CINEMA is guided by Lin, with daily help from Immel, mechanical engineers David Auslander and David Glaser and systems engineer Jerry Kim. Both Kim and Glaser worked on the project as students and were hired on to see it through.

Having students to do much of the work has been key to keeping costs down. The three-year effort has involved dozens from Berkeley’s engineering and physics programs, plus dozens more from the Puerto Rico Space Consortium (Espinal is one) and South Korea’s Kyung Hee University. Imperial College London is building the magnetometer and will share the space weather data it captures.

Espinal is a good example of what the students contribute and what they receive.

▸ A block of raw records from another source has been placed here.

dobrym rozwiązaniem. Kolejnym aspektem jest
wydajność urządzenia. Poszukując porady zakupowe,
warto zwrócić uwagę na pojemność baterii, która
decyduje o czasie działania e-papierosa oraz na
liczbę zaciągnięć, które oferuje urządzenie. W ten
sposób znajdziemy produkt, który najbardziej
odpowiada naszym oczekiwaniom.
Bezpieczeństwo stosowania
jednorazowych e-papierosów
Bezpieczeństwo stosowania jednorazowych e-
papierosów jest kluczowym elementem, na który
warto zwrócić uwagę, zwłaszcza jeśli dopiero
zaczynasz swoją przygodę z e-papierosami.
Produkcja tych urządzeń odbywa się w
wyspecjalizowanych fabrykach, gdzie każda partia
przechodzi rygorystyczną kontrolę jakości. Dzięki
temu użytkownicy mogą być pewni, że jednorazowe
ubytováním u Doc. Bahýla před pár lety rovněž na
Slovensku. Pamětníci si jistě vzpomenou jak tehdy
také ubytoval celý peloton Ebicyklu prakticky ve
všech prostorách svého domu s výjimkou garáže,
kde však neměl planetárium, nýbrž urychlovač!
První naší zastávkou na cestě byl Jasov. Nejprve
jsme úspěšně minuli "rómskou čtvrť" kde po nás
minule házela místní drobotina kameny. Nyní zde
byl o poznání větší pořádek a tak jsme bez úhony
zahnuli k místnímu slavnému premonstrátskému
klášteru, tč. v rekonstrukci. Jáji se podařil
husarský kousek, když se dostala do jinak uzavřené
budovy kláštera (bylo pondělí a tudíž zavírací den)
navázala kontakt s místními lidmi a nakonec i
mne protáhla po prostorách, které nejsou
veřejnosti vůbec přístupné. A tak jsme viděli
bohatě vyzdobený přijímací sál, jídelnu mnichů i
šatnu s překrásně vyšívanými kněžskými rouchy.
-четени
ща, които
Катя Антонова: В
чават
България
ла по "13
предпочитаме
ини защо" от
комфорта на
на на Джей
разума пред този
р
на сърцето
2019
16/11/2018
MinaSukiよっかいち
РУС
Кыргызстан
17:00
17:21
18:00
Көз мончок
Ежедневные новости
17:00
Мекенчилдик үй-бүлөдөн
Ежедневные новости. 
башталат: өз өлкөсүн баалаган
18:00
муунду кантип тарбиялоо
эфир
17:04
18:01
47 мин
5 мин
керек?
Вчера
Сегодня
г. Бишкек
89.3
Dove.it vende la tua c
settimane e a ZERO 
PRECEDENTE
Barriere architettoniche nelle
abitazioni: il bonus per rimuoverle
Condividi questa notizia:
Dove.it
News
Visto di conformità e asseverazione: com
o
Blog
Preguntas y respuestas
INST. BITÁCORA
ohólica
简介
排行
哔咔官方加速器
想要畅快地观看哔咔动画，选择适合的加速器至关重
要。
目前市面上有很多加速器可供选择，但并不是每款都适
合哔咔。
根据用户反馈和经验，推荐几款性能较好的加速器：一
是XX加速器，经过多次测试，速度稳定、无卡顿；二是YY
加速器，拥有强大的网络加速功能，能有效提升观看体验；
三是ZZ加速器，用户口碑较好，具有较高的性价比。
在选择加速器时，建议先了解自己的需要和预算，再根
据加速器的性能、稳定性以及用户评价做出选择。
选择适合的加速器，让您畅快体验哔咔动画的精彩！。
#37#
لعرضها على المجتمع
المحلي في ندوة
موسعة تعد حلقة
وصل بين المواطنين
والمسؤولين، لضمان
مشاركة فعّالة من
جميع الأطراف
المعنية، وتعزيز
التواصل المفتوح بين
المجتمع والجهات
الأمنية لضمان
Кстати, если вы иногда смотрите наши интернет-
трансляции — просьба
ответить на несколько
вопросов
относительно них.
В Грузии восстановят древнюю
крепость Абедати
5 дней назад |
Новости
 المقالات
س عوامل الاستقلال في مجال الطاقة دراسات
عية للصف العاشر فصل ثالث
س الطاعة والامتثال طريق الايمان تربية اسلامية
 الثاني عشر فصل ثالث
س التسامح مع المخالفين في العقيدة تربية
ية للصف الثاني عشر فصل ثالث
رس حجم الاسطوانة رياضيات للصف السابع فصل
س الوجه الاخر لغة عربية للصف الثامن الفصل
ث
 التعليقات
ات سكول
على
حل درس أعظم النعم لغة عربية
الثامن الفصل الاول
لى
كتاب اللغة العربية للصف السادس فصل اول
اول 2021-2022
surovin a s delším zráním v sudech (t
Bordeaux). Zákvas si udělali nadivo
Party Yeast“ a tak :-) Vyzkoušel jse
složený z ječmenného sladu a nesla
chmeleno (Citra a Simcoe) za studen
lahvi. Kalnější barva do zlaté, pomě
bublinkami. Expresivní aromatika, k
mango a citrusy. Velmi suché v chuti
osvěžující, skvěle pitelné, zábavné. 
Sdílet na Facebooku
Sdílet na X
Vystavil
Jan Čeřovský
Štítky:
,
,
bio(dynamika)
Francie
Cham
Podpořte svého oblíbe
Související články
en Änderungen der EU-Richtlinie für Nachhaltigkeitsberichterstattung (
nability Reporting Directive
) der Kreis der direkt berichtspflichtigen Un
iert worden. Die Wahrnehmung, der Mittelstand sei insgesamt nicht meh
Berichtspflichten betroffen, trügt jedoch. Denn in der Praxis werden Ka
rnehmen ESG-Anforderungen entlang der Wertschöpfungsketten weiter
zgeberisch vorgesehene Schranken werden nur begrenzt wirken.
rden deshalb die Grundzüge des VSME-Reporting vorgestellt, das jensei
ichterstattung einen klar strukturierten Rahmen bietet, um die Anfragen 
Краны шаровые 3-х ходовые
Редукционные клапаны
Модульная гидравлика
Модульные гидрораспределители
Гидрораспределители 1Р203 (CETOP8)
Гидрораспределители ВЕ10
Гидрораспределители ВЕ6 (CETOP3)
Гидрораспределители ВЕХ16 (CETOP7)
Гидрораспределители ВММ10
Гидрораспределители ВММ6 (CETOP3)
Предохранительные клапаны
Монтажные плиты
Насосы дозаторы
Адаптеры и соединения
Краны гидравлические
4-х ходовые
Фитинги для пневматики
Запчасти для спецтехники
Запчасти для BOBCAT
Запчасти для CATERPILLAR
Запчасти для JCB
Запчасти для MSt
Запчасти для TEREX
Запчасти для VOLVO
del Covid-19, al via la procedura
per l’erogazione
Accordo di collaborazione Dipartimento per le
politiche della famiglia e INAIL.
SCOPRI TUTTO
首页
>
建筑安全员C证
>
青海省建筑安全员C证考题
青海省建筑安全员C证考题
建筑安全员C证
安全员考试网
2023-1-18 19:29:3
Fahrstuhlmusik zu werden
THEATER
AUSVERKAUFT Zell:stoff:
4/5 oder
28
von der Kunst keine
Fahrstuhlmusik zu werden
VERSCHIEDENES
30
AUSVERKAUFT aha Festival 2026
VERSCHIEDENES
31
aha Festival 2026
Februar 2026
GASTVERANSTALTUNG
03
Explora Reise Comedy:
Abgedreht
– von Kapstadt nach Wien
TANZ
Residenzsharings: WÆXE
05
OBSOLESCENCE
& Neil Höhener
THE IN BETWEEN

“She’s the best student solderer I’ve ever seen,” says Immel. In addition to the circuit boards, Espinal is soldering 24 mini solar panels — 10 for Berkeley’s CubeSat, the rest for the Puerto Rican and Korean projects.

A recent graduate of InterAmerican University of Puerto Rico with hopes to be a researcher on similar projects, Espinal says her time at the Berkeley space lab has been “a pretty amazing experience, because in Puerto Rico we don’t have access to this kind of equipment.” It has also allowed her to learn from space-qualified technicians.

CINEMA will be one of eight CubeSats riding up on a National Reconnaissance Office rocket next June. Two others are also NSF projects.

According to a recent Scientific American article, at least two-dozen student CubeSat missions have been successfully completed and many more are in the works.

“At Berkeley, we see an exciting future for CubeSats,” says Lin “With the continued miniaturization of instruments, more cutting-edge science will become possible. In addition, CubeSats may provide a modest-cost approach to do science that requires constellations of spacecraft.”